In questo momento le certezze sono poche e le incognite moltissime. La “nuova normalità” non sappiamo quale volto avrà, quali App userà, quali tecnologie inventerà e quali altre abbandonerà. La certezza è che percorrere strade nuove serviranno mezzi nuovi, quelli oggi in circolazione sono già desueti. Vivremo stagioni di forti incertezze, che potremo contrastare facendo ricorso alla nostra agilità emotiva. Cambierà il nostro modo di “occupare” il pianeta, le nostre città potranno tornare ad essere luoghi vivibili (e non più invivibili, come presagiva Italo Calvino), con un rinnovato rispetto per la natura e per un mondo animale senziente e parimenti intelligente. Scriveremo nuove sceneggiature di vita urbana poiché gli spazi di vita e di lavoro saranno sempre più ibridi e multifunzionali, le stesse comunità sia reali che “a distanza” progetteranno nuove forme per coniugare il bello con l’utile. In tutto questo la tecnologia giocherà un ruolo decisivo, in particolare il concetto di “interoperabilità” alla base di esperienze di condivisione che sono innovative e coraggiose.

 

“Voglio trovare un senso a questa storia”

 

Verso un nuovo umanesimo. Tutto in funzione dell’uomo, nulla contro l’uomo. È il vuoto di senso da colmare, ma è anche l’unico modo di ripensare l’approccio delle grandi aziende nei confronti delle persone. Le persone al centro dei processi economico sociali. Persone appunto, non più segmenti di mercato, o cluster sociodemografici o buyer personas. Persone in carne ed ossa, con desideri e sentimenti, aspettative e sogni, bollette da pagare, figli da crescere e una buona dose di beghe quotidiane da risolvere. Fiducia che si fonda sulla credibilità, che si basa sulle competenze. Onestà è saper ammettere i propri errori, gli inciampi del proprio operare. Empatia. Gestire emozioni e relazioni, rafforzare le soft skills.
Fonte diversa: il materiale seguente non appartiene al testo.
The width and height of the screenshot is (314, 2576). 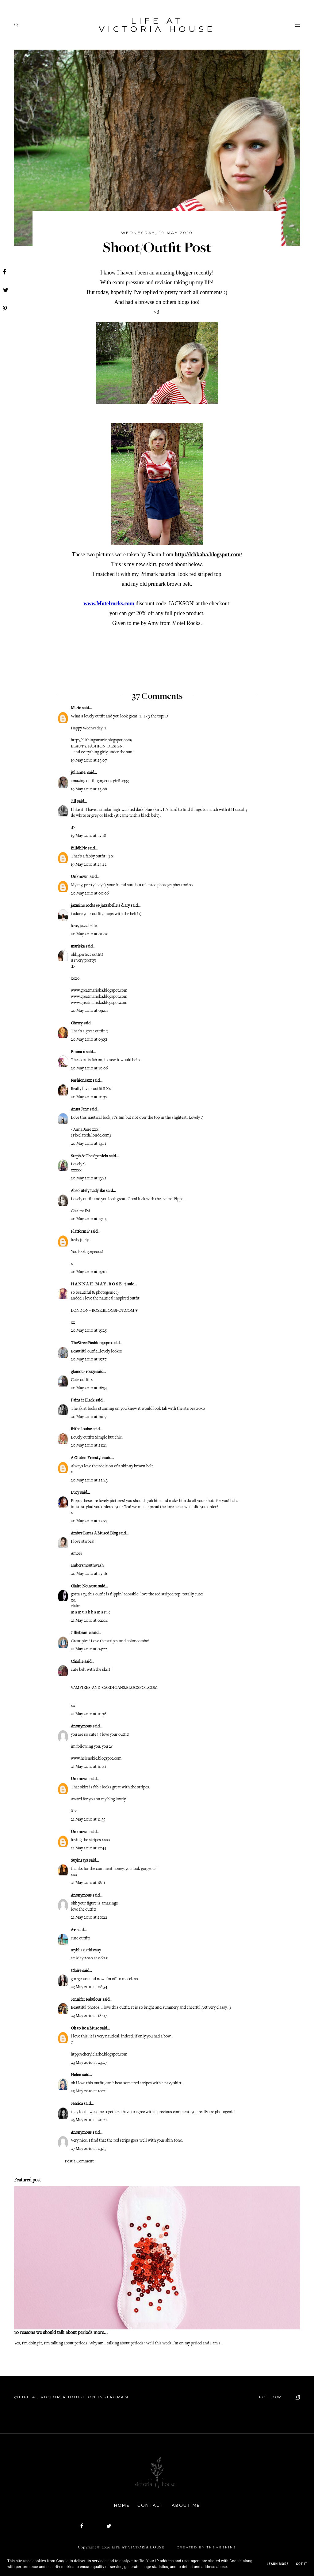 What do you see at coordinates (150, 2505) in the screenshot?
I see `Contact` at bounding box center [150, 2505].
E capacità di fare innovazione e trasformazione digitale in ottica human centered design.

 

Forse costruiremo città più belle ed accoglienti, colorate e meno omologate, con piazze e parchi per passeggiare, teatri per divertirci e biblioteche per pensare. Forse i nostri stili di vita saranno più semplici, più attenti alle cose che contano davvero, più vicini alla vera essenza dell’uomo. Forse costruiremo nuove reti sociali fondate sulla collaborazione e sulla condivisione, nuove tecnologie ci aiuteranno a costruire una nuova co-economy, autentica e rispettosa. Ci sposteremo sempre meno per lavorare e sempre di più per viaggiare e divertirci. Avremo più qualità e meno quantità. Sempre vulnerabili e fragili, ma forse più liberi e più uniti.